In contrast, the TMO process involves thermophilic microorganisms that can consume long chain sugars at high temperatures. They first break down the biomass into long chain sugars and then absorb them into their cells for growth. This process is similar to when humans convert food into sugar and produce lactic acid as a by-product. The by-product for the microorganisms is ethanol.
'These dry feedstocks start at one end of the process as dry bulk and all the clever engineering in operation here is designed to liquefy the material and turn it into a fine stream of bug food which makes the bugs happy and happy bugs make ethanol,' says Curran.
Like all industrial processes TMO's started in the laboratory, but the company has been able to scale it up easily for larger industrial applications. The Dunsfold Park PDU provides clients with the opportunity to have their own particular biomass feedstocks processed into ethanol resulting in immediate data on whether the technology would fit into their business.
TMO Renewables demonstration plant in Surrey
Curran explained that the recession has seen TMO's client pool suffer. 'They are having difficulty obtaining the necessary capital to invest in technologies such as ours,' he says. He went on to say that the PDU 'gives us a competitive edge that others don't have because they might be creating a vision from a technology that is still in the laboratory.'
TMO's technology is yet to hit the marketplace and the company is still investing heavily to develop it, causing the company to make a loss of £4.5 million in 2008. Yet despite the recession and loss-making nature of the business, investors have been so convinced TMO's technology will be successful that they bought up £11 million of shares in the company last year. Curran says much of this funding will be used to entice fee paying clients to invest in the technology - and that TMO has already had significant interest from the US and China.

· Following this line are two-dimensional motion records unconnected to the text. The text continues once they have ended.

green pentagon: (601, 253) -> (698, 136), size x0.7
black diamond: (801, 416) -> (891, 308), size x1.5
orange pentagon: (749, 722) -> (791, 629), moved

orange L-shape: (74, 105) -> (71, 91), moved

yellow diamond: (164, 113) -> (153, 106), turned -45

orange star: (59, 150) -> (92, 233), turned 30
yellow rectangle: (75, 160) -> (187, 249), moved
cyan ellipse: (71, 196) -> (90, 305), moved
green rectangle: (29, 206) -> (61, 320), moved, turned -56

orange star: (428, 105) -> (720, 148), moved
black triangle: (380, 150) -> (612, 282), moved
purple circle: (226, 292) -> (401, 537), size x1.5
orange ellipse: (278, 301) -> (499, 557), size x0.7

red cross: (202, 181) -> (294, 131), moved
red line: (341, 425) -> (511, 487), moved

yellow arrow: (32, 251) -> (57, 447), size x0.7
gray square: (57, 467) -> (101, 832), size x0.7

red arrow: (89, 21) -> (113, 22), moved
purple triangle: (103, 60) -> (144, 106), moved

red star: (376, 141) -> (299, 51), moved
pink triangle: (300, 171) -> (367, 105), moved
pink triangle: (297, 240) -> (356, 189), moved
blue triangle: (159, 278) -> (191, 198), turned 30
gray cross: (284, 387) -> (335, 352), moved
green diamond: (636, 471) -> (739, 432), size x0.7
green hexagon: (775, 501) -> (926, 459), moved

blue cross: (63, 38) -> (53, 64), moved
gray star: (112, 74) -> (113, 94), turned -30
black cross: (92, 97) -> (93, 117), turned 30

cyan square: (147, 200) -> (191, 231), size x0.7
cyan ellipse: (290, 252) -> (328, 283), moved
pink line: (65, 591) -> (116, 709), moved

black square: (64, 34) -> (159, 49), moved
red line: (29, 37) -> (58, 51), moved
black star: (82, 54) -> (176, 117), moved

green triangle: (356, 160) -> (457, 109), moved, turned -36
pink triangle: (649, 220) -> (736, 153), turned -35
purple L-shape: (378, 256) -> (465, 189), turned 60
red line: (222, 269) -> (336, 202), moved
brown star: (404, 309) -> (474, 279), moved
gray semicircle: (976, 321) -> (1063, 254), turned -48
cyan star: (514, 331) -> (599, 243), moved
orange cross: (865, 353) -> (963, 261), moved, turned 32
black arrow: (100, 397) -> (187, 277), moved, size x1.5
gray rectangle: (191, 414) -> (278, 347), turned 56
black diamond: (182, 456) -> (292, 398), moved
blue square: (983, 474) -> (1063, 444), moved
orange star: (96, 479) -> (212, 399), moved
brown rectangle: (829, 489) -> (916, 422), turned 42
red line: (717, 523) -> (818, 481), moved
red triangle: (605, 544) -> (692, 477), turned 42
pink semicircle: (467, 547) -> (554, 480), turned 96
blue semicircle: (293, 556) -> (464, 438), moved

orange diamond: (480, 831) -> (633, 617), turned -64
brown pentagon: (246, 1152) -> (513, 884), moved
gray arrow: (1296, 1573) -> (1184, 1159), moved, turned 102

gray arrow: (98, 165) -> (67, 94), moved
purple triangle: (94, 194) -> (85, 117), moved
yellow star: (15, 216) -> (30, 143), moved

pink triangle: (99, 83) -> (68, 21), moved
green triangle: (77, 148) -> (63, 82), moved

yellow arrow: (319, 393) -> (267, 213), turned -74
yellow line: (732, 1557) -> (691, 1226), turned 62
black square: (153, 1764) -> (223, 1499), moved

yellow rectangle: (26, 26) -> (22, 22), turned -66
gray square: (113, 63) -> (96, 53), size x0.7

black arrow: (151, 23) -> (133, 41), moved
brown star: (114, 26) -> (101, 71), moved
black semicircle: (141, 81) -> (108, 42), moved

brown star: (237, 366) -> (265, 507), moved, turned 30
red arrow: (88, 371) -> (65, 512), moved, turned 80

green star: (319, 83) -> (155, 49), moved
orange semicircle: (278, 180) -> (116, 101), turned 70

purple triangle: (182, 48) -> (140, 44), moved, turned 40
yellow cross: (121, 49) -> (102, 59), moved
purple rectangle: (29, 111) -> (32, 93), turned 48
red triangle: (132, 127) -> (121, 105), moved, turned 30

In the food versus fuel debate, Curran explains that TMO is an interested by-stander. Its technology doesn't use the food part of the crop to make ethanol and therefore is not affected by the debate. Curran explains that 'there has been an extraordinary successful campaign against biofuels driven by the hysteria in 2008 and 2009 when commodity prices of wheat and rice shot up and there was a coordinated campaign to blame biofuels.' In reality, he says, the price rises were due to an increase in energy prices and crop failure leading to an increased demand for grain. This view was supported by a UK government report that was released this year.
When asked about the failure of the Copenhagen Climate conference to reach an accord on climate change and carbon emissions, Curran explained that he wasn't that disappointed with the outcome. He suggested that the fact that China wanted to get involved in cutting carbon emissions was a massive step forward for the world. I think we have made a major step forward with one of the world's largest economies and we have seen that there is a massive appetite for engagement in these types of solutions as we are very busy with business development in China,' he stated.
Curran believes that biofuels are the immediate answer to our mineral stock depletion. At present the only way we can drive vehicles full of people and baggage around is from energy in liquid form. Oil is a finite resource and as it becomes rarer it will become more expensive. 'We did well as a nation when we were an exporter of energy, now we are an importer. If we can make fuels from locally grown agricultural waste products, then we can impact on energy saving issues,' he said.